_Structured page parsing data_
----
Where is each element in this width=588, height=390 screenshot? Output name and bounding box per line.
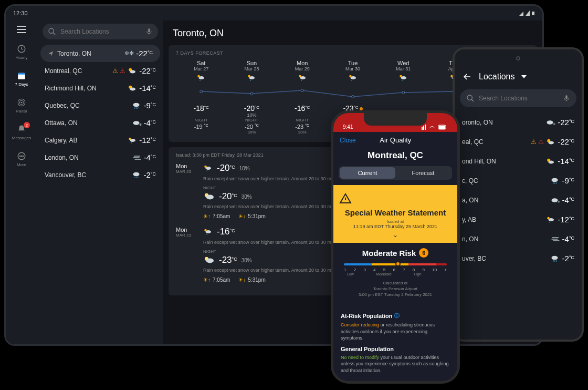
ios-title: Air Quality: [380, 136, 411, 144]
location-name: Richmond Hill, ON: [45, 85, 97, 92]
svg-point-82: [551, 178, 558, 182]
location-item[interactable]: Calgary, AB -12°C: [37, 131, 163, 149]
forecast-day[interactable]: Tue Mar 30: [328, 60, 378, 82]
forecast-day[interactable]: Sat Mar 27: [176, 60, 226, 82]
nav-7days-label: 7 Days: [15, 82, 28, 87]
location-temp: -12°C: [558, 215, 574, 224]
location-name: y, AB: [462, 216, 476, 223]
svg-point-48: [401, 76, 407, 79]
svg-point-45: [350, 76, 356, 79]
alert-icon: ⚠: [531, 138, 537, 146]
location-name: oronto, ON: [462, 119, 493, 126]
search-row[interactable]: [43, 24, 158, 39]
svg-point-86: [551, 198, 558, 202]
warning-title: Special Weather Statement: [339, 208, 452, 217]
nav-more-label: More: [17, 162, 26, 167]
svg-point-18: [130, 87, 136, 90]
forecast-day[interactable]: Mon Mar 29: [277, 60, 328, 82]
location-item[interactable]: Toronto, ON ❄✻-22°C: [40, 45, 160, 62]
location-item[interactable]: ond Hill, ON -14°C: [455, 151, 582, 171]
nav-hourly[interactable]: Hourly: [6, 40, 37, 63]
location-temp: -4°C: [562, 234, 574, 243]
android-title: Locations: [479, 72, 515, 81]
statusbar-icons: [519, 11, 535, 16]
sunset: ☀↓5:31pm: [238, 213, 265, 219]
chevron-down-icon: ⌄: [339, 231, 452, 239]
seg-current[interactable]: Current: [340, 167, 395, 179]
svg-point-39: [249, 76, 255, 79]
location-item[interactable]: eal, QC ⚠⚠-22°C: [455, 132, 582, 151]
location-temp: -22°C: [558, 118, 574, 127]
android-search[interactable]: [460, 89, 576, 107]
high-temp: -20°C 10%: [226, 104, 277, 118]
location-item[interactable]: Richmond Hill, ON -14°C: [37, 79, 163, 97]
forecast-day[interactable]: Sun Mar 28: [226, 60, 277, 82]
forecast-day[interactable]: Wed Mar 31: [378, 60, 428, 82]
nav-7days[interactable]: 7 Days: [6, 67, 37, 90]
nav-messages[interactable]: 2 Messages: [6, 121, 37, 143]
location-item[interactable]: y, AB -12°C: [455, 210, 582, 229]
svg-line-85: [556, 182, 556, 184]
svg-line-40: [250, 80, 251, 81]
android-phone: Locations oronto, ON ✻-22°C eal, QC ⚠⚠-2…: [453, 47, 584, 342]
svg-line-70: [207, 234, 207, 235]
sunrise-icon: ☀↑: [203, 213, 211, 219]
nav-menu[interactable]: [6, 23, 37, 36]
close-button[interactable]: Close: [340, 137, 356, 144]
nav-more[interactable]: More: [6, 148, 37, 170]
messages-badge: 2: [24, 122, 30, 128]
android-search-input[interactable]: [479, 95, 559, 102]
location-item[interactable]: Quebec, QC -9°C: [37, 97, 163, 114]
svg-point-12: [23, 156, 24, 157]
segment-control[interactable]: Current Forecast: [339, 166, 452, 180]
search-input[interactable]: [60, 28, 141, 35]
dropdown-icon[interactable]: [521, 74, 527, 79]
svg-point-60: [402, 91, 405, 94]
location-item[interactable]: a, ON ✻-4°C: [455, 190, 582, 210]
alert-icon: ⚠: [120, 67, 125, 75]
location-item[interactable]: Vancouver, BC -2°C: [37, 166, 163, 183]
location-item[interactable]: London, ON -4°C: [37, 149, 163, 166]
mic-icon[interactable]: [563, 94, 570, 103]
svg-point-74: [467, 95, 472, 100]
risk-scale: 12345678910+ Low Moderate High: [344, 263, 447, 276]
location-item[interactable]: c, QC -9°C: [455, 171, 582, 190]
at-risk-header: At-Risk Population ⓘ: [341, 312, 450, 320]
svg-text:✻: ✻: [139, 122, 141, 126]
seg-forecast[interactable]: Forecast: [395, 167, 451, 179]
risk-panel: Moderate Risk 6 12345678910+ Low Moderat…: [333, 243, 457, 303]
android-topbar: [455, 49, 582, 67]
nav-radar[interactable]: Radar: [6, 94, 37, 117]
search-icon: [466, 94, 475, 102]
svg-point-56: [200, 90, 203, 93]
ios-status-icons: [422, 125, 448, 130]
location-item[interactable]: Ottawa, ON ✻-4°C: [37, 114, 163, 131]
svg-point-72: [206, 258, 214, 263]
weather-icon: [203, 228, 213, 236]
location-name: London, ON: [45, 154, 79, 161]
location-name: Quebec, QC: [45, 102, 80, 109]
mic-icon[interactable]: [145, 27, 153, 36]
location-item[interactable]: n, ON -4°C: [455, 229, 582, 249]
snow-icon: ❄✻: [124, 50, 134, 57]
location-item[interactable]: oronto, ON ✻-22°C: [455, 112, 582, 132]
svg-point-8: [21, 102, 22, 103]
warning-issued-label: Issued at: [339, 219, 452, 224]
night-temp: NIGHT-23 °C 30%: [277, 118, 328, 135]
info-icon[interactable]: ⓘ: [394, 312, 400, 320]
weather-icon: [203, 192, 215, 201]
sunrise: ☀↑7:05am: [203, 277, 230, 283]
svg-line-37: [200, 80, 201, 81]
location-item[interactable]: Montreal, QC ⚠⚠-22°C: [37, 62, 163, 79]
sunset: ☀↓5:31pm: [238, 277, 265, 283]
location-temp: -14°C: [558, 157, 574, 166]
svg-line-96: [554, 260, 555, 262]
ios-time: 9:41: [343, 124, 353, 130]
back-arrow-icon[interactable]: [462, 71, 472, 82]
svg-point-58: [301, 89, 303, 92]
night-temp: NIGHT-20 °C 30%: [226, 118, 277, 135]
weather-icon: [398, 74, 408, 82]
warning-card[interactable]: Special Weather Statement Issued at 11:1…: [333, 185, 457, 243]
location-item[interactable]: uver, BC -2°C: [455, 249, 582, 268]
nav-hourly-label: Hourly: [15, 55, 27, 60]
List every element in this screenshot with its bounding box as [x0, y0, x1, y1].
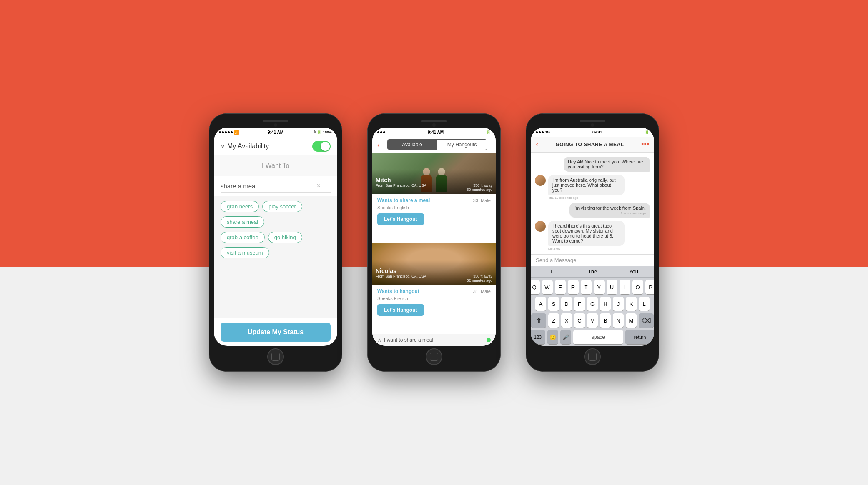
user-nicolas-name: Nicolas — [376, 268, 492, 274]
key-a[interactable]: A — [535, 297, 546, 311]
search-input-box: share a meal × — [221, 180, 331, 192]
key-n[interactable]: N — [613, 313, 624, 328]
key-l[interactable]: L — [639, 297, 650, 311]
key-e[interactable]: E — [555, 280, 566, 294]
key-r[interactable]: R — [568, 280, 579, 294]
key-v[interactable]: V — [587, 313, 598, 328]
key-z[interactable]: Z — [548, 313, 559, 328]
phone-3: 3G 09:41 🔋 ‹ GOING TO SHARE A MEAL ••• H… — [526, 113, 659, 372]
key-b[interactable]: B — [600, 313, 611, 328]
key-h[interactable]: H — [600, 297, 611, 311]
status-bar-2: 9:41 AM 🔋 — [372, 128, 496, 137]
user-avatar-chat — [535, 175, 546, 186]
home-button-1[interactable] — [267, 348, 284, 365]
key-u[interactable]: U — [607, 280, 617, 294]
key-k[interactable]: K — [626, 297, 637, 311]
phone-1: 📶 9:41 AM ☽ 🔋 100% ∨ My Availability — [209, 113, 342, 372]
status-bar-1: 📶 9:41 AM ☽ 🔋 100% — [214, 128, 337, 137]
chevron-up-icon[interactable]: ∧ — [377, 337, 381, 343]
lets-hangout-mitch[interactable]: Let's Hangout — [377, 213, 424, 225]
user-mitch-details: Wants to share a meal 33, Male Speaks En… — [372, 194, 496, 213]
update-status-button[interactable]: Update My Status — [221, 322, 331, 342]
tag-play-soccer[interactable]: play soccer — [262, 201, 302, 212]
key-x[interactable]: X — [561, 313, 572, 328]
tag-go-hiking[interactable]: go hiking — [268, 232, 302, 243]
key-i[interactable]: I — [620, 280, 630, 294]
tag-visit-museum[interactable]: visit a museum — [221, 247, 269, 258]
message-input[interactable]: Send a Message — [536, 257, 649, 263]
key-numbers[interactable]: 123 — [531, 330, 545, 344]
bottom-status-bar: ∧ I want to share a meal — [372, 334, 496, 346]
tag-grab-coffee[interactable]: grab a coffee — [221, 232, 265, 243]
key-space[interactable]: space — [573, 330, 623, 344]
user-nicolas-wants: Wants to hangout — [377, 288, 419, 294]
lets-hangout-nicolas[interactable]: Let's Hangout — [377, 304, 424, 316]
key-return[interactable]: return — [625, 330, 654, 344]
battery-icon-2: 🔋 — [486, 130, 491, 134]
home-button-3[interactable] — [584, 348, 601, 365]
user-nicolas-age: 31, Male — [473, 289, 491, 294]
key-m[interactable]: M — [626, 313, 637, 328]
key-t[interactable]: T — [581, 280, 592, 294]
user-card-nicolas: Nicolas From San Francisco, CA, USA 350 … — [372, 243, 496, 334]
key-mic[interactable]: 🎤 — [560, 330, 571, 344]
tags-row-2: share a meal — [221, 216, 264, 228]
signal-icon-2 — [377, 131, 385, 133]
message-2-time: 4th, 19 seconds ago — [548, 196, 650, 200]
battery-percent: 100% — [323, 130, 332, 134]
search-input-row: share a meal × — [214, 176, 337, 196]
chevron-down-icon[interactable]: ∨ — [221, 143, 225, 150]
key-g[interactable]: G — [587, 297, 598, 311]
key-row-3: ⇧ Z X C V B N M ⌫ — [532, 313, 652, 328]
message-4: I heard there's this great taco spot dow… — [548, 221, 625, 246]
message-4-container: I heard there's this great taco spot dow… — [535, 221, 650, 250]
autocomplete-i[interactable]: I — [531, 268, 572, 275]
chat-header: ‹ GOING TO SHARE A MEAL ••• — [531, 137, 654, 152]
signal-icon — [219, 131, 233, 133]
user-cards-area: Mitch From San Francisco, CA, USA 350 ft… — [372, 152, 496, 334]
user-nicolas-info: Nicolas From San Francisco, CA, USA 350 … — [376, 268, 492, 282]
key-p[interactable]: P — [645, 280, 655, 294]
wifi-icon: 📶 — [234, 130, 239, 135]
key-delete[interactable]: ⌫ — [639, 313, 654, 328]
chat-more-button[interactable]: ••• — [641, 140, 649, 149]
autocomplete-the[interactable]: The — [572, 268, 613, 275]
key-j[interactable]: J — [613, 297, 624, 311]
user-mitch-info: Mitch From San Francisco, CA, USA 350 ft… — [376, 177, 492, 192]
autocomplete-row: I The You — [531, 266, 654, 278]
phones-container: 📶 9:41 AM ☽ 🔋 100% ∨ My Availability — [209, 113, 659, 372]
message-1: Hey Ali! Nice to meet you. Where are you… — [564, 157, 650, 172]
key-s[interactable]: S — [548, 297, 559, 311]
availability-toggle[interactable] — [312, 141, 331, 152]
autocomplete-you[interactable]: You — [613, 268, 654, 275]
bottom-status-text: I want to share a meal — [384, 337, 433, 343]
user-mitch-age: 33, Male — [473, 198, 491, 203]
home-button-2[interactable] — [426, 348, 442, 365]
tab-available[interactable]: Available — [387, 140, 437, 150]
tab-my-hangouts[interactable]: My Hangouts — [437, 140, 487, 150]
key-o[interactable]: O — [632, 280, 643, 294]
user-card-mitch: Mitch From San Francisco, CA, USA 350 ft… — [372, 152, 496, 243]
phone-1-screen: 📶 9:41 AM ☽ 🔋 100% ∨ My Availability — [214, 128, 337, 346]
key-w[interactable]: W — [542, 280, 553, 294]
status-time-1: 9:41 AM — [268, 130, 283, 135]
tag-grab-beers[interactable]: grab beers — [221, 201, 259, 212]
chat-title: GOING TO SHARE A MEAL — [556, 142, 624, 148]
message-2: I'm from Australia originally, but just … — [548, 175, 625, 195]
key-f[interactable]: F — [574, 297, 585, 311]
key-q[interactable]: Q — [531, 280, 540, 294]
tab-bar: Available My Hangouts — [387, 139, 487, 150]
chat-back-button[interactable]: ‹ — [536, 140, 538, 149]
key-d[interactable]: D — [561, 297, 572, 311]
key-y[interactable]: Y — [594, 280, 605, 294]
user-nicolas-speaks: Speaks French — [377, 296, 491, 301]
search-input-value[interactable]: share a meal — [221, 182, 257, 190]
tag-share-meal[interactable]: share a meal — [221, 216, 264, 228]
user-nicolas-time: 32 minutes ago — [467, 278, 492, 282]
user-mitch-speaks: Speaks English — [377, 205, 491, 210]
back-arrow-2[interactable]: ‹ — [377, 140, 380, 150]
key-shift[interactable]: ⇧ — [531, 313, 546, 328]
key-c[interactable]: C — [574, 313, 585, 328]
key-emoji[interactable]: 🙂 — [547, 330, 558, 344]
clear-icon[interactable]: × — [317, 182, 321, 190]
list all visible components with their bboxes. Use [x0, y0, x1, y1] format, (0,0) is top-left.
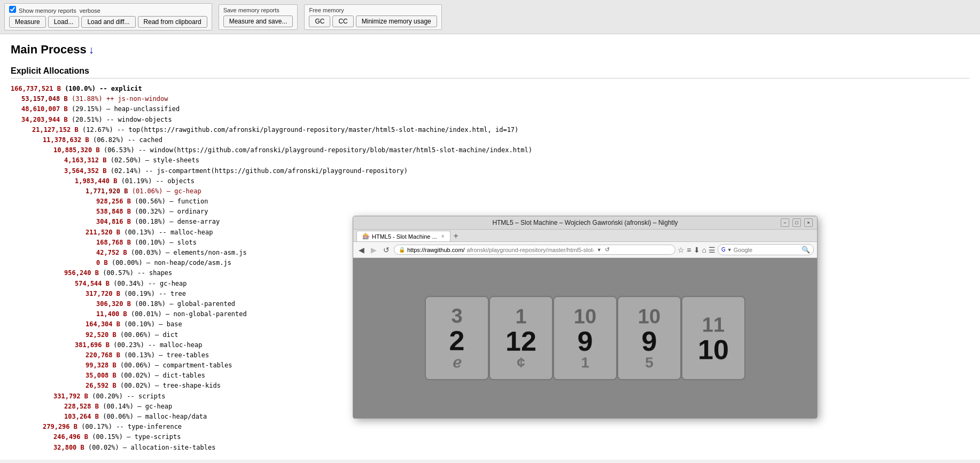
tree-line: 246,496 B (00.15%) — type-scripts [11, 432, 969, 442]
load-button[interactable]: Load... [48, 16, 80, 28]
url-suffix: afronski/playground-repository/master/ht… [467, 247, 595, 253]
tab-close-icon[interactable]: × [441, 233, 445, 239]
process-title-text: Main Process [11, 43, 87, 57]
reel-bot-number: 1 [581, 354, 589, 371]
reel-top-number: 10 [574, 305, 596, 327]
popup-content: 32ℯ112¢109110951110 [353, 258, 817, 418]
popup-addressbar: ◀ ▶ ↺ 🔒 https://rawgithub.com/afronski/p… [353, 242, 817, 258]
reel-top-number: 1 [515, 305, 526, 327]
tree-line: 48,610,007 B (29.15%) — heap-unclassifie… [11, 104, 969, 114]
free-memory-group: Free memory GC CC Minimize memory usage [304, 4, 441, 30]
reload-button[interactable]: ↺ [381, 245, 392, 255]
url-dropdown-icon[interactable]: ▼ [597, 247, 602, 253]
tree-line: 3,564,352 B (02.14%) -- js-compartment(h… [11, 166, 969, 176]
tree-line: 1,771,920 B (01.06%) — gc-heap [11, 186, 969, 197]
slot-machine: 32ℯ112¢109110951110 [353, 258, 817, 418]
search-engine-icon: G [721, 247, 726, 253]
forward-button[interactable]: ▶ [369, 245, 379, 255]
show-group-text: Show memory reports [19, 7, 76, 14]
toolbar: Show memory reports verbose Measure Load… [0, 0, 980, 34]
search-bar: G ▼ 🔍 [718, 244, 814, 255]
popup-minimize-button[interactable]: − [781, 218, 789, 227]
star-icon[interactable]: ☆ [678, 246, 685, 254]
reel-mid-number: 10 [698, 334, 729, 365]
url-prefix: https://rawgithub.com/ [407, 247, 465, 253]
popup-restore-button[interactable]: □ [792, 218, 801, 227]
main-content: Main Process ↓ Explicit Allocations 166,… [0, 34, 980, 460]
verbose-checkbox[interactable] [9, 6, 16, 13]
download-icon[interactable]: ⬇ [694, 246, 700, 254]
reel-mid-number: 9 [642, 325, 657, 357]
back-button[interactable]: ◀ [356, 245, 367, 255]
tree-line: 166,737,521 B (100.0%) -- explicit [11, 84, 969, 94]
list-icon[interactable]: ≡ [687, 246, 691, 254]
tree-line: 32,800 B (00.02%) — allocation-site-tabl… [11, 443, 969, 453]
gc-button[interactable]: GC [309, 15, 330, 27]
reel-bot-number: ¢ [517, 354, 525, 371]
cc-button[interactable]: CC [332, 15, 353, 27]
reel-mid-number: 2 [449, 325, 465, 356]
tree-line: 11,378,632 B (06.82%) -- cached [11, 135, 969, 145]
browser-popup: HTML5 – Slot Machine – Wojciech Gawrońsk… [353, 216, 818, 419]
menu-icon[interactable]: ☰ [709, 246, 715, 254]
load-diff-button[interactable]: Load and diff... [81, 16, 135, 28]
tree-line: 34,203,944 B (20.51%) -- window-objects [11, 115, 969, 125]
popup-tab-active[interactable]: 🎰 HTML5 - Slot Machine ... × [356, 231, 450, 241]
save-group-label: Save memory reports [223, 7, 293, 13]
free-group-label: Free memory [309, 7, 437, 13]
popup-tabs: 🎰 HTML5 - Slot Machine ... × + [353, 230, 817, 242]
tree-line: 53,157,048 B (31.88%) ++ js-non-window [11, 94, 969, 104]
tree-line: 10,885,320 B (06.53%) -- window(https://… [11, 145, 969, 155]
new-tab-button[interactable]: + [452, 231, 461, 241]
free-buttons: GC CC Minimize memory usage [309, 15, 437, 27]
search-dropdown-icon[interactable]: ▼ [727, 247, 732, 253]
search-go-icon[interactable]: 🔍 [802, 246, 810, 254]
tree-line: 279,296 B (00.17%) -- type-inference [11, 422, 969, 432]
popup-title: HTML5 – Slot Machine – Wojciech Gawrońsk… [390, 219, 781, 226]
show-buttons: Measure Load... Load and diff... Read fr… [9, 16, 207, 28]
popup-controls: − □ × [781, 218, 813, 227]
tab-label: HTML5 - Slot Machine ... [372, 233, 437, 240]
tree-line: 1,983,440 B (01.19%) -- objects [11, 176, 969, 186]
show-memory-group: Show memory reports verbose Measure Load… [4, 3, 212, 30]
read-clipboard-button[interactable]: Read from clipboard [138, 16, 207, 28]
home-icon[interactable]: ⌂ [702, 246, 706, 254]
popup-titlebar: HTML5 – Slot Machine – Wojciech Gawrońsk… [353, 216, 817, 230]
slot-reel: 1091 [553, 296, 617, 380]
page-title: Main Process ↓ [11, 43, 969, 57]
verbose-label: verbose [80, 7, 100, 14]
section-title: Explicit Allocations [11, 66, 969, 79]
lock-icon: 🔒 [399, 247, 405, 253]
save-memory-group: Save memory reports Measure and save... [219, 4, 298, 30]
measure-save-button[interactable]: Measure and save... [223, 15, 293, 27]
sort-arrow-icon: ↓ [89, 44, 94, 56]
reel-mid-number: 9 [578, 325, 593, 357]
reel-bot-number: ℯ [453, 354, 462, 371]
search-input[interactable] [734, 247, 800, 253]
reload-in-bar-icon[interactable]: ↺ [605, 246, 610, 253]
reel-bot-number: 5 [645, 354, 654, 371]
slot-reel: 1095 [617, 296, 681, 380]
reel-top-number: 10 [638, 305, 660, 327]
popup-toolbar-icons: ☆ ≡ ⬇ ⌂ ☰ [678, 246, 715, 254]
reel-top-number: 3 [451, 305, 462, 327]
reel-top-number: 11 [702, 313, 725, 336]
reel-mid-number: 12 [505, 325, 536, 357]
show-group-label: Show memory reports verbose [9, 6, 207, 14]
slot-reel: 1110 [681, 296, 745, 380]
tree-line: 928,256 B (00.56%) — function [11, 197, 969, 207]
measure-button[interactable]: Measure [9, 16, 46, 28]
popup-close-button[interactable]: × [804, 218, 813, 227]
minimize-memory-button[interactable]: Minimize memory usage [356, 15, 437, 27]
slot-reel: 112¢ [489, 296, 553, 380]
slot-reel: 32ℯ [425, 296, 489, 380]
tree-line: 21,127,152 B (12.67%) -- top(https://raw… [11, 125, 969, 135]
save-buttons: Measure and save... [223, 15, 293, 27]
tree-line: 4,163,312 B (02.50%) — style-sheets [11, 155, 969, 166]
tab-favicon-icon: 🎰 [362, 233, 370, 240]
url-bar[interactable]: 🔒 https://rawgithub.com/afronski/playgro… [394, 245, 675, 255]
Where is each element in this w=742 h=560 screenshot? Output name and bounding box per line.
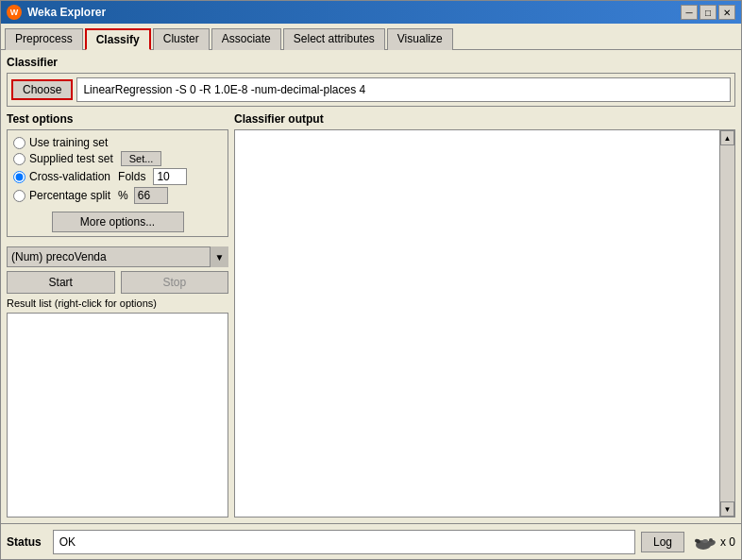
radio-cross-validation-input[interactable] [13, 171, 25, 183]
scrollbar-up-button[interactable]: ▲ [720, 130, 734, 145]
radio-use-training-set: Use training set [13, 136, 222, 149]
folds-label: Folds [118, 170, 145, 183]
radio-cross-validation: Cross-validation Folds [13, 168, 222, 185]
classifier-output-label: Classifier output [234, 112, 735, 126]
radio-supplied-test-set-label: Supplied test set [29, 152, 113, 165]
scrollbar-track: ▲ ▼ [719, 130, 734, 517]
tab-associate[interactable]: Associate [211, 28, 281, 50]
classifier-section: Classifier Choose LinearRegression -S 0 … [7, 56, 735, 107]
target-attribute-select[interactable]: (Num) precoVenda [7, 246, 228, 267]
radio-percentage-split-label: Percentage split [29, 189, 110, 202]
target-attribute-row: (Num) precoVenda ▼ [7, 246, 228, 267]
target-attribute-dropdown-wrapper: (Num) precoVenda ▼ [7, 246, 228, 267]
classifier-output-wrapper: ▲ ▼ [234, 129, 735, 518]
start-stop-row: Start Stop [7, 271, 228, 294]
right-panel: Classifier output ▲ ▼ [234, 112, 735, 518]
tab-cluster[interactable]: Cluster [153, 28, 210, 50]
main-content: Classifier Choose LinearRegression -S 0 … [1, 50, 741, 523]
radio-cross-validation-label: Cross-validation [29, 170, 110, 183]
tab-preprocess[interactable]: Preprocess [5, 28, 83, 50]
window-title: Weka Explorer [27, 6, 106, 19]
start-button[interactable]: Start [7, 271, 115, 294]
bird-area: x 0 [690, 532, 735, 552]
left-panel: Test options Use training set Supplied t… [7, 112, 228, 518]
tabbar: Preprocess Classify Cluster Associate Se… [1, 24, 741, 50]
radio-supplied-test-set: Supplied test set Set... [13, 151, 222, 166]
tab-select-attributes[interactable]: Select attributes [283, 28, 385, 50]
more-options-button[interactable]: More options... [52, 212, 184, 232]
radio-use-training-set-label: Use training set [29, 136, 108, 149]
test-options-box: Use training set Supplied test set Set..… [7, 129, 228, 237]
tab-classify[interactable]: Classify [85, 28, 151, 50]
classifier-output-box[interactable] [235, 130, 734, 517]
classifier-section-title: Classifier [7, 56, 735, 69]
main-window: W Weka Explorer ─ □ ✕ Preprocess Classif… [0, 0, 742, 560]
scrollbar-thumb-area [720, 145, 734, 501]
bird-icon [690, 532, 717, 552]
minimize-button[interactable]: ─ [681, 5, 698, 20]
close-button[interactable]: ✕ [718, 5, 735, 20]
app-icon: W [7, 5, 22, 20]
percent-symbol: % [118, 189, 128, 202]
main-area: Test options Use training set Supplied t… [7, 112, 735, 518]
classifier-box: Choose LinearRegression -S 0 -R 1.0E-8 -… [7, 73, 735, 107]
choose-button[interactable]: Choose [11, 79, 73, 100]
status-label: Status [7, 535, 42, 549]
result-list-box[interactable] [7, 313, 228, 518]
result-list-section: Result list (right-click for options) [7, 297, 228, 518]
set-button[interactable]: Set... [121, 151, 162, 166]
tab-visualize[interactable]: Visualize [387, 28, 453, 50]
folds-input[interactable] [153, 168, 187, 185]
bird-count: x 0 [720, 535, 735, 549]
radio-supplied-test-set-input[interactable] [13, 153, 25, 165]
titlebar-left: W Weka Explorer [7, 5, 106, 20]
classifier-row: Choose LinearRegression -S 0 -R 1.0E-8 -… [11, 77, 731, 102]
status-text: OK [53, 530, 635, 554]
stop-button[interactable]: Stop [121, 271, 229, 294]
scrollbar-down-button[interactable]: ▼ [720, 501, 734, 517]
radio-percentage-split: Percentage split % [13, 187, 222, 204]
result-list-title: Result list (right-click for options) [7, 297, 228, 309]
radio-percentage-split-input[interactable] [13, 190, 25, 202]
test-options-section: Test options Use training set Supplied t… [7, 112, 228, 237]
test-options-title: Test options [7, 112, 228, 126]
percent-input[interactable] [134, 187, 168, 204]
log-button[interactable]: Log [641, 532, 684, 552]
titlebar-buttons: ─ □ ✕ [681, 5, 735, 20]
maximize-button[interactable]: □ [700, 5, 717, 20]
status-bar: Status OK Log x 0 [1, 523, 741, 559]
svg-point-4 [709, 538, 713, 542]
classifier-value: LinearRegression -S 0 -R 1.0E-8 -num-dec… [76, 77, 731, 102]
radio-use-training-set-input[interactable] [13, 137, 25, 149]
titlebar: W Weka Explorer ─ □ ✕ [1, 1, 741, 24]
----
_WHAT TO WORK ON_
Which lines above hold the string "close"? Copy each of them.

_RESULT FOR THIS EXERCISE_
close-button[interactable]: Close: [340, 137, 356, 144]
tab-close-icon[interactable]: × [441, 233, 445, 239]
popup-close-button[interactable]: × [804, 218, 813, 227]
close-button[interactable]: ✕ [718, 5, 735, 20]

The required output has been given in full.